Nachhaltiges Wohnen für kleine Haushalte: Cluster-Wohnungen
Michael Prytula, Inhaber der Forschungsprofessur für ressourcenoptimiertes und klimaangepasstes Bauen in Potsdam, hat innovative Wohnkonzepte vorgestellt: Cluster-Wohnungen verbinden die Vorteile einer kleinen Privatwohnung mit der Funktionsweise einer Wohngemeinschaft und sind ein Gegenmodell zum ständig steigenden Wohnraum pro Person. Cluster-Wohnungen enthalten ein privates Bad und eine kleine Küche, werden aber gleichzeitig mit Gemeinschaftseinrichtungen wie Wohnzimmer und großzügiger Wohnküche kombiniert. Prytula betonte, dass die Verbreitung derartiger Konzepte wichtig seien für eine resiliente Stadtentwicklung. Insbesondere für alleinlebende Personen wird – bei gewahrter Privatheit – ein neues Gemeinschaftsgefühl möglich.
Zirkuläres Sanieren: Reduktion von Müll und CO2
Der Basler Architekt Oliver Seidel hat von seinen Erfahrungen beim zirkulären Bauen berichtet. Unter dem Titel „Use Re-Use“ sprach er über die Weiternutzung von Bestandsgebäuden bei gleichzeitiger Wiederverwendung von Baumaterialien anderer Gebäude. Er bezeichnete den Gebäudebestand zugleich als die größte Materialressource und deren Nutzung als klimafreundliche Vision des nachhaltigen Modernisierens. Nutzte man einmal vorhandene Materialien weiter, werde zudem der CO2-Ausstoß bei der Modernisierung reduziert. Bei einem seiner Bauprojekte in Basel haben die Beteiligten beispielsweise aus alten Holzbalken, Dämmstoffresten, falsch produzierten „Abfallfenstern“ und Blechverkleidungen eine funktionierende und optisch sehr ansprechende Fassade gebaut. Bereits 1996 hatte er eine erste „Bauteilbörse“ ins Leben gerufen. Solche Lager für gut erhaltene Baustoffe ermöglichen, diese länger im Bauzyklus zu erhalten und ihnen ein Extraleben zu schenken.

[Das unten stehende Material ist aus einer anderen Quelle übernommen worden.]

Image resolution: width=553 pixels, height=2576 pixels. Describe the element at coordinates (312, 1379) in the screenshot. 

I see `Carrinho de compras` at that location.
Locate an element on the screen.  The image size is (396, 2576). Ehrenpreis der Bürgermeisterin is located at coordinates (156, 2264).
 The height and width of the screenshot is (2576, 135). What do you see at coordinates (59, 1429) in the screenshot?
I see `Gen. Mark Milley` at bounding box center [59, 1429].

Wie sich denkmalgeschützte Gebäude modernisieren lassen
Die Vorsitzende der Architektenkammer-Gruppe Breisgau-Hochschwarzwald/Emmendingen, Cornelia Haas, hat in ihrem Beitrag dargelegt, wie auch denkmalgeschützte Gebäude wirkungsvoll saniert werden können. Die Architektin präsentierte zur Veranschaulichung preisgekrönte Projekte ihres Architekturbüros sutter3 aus Freiburg. Der Meierhof in Freiburg konnte etwa trotz gegenteiliger Aussage eines Gutachters erfolgreich baulich und energetisch modernisiert werden. Entstanden ist ein auf allen Ebenen energetisch ertüchtigtes und optisch vorbildhaftes Denkmalgebäude mit energetischem KfW-Effizienzhausstandard zwischen 70 und 85.

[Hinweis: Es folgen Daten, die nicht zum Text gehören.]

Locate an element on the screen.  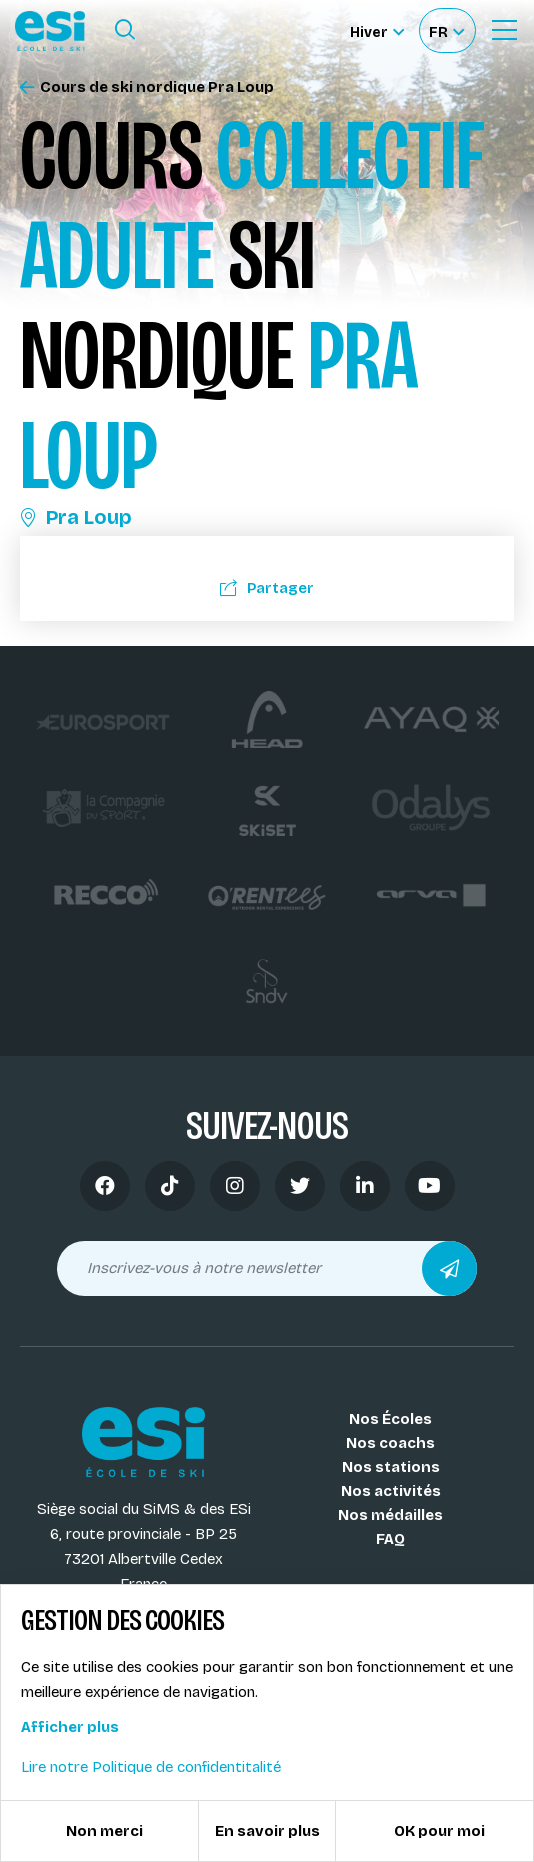 [Ouvrir le Menu] is located at coordinates (504, 30).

Bernd Gewiese, Gebäudeenergieberater und Sanierungsmanager aus Karlsruhe, stellte ein anderes Bauprojekt vor, das Vorbildcharakter hat. Dabei wurde ein Dreifamilienhaus aus dem Jahr 1976 zu einem KfW-Effizienzhaus 85 umgerüstet – und das, ohne hohe Kosten zu erzeugen. Der Fachmann tauschte die Nachtspeicherheizung gegen eine mit einer Photovoltaikanlage kombinierte Luft-Wasser-Wärmepumpe ein. Der Wärmebedarf sank von 137 auf nur mehr 21 Kilowattstunden Strom pro Quadratmeter und Jahr.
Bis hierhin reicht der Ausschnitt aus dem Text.